Section 5.      Registration Rights.

 

(a)          No later than 120 days following the filing of the Amendment to Parent Charter, Parent shall file with the SEC, a registration statement covering: (1) the resale to the public by (a) the Selling Equity Holder of the shares of Parent Common Stock issued upon the conversion of the Preferred Stock Consideration issued at Closing (including the Escrowed Shares), (b) the Parent Investors (and their respective transferees or distributees) of the Parent Common Stock issued pursuant to the Subscription Agreements, and (c) the holders of the Parent Replacement Warrants (and their respective transferees or distributes) of the Parent Common Stock issuable upon exercise of the Parent Replacement Warrants; and (2) to the extent the Selling Equity Holder wishes to distribute any shares of Parent Common Stock to its members, the distribution of such shares to the members of the Selling Equity Holder (the “Stockholder Registration Statement”) (together, the “Registrable Securities”). Notwithstanding the foregoing, if the SEC informs Parent that any of the Registrable Securities to be covered by the Stockholder Registration Statement cannot, as a result of the application of Rule 415 of the Securities Act, be registered for resale as a secondary offering on a single registration statement, the number of shares of Registrable Securities to be covered by the Stockholder Registration Statement shall be reduced by such number of shares (if any) as may be required by the SEC (the “Reduction Shares”), and in such event, Parent shall file a subsequent registration statement, as described above, as soon as practicable thereafter covering the Reduction Shares (the “Reduction Shares Registration Statement”).

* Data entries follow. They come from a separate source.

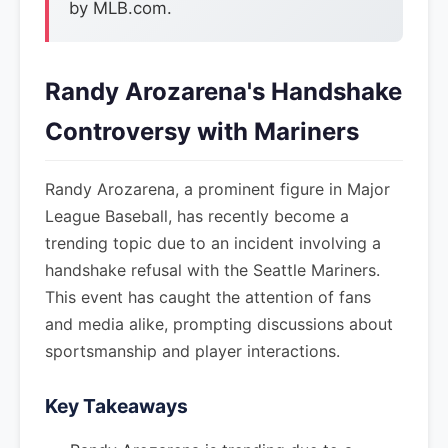
by MLB.com.
Randy Arozarena's Handshake
Controversy with Mariners
Randy Arozarena, a prominent figure in Major
League Baseball, has recently become a
trending topic due to an incident involving a
handshake refusal with the Seattle Mariners.
This event has caught the attention of fans
and media alike, prompting discussions about
sportsmanship and player interactions.
Key Takeaways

Parent shall use its best commercially reasonable efforts to cause the Stockholder Registration Statement and the Reduction Shares Registration Statement, if any, to be declared effective by the SEC as soon as practicable after their respective initial filing dates and shall cause the Stockholder Registration Statement and the Reduction Shares Registration Statement, if any, to remain effective for at least twenty-four (24) months.

 

 
 

 

(b)          All fees, costs and expenses of and incidental to any such registration, including, without limitation, all registration, filing, and FINRA fees, printing expenses, fees and disbursements of counsel and accountants for Parent and the Company, and all legal fees and disbursements and other expenses of complying with state securities or blue sky laws of any jurisdictions in which the securities to be offered are to be registered and qualified (the “Registration Expenses”) shall be shared by and between Parent, the Selling Equity Holder, the Parent Investors and the holders of the Parent Replacement Warrants (collectively, the “Selling Shareholders”) as follows: (i) 100% of such Registration Expenses shall be borne by Parent in the event Parent is eligible to file the Stockholder Registration Statement and Reduction Shares Registration or the Milestone Registration Statement (as the term is defined under the Exchange Agreement), as the case may be, on Form S-3 or a successor form, and with respect to all Piggyback Registrations, (ii) the first $80,000 of such Registration Expenses shall be borne by Parent in the event Parent is required to file to the Stockholder Registration Statement and Reduction Shares Registration or the Milestone Registration Statement on Form S-1, and all Registration Expenses in excess of $80,000 thereafter shall be shared equally by Parent and the Selling Shareholders. Fees and disbursements of counsel and accountants for the holders of Registrable Securities and any other expenses incurred by such holders not expressly included above shall be borne by such holders.

 

(c)          For a period of twenty-four (24) months following the date hereof, each respective holder of the Registrable Securities shall have the right to include the Registrable Securities as part of any other registration of securities filed by Parent, either for its own account or for the account of security holders, other than a registration statement filed on Form S-8 or Form S-4, only to the extent such Registrable Securities have not been previously registered and are not then currently available for resale without any restrictions (“Piggyback Registrations”); provided, however, that if, in the written opinion of Parent’s managing underwriter or underwriters, if any, for such offering, the inclusion of the Registrable Securities, when added to the securities being registered by parent or the selling stockholder(s), will exceed the maximum amount of Parent's securities which can be marketed, then the managing underwriter or underwriters may exclude shares (including Registrable Securities) from the registration and the underwriting, and the number of shares that may be included in the registration and the underwriting shall be allocated, first, to Parent, and second to the holders of the Registrable Securities in such registration statement on a pro rata basis based on the number of Registrable Securities held by each such holder of Registrable Securities requested to be included in the registration.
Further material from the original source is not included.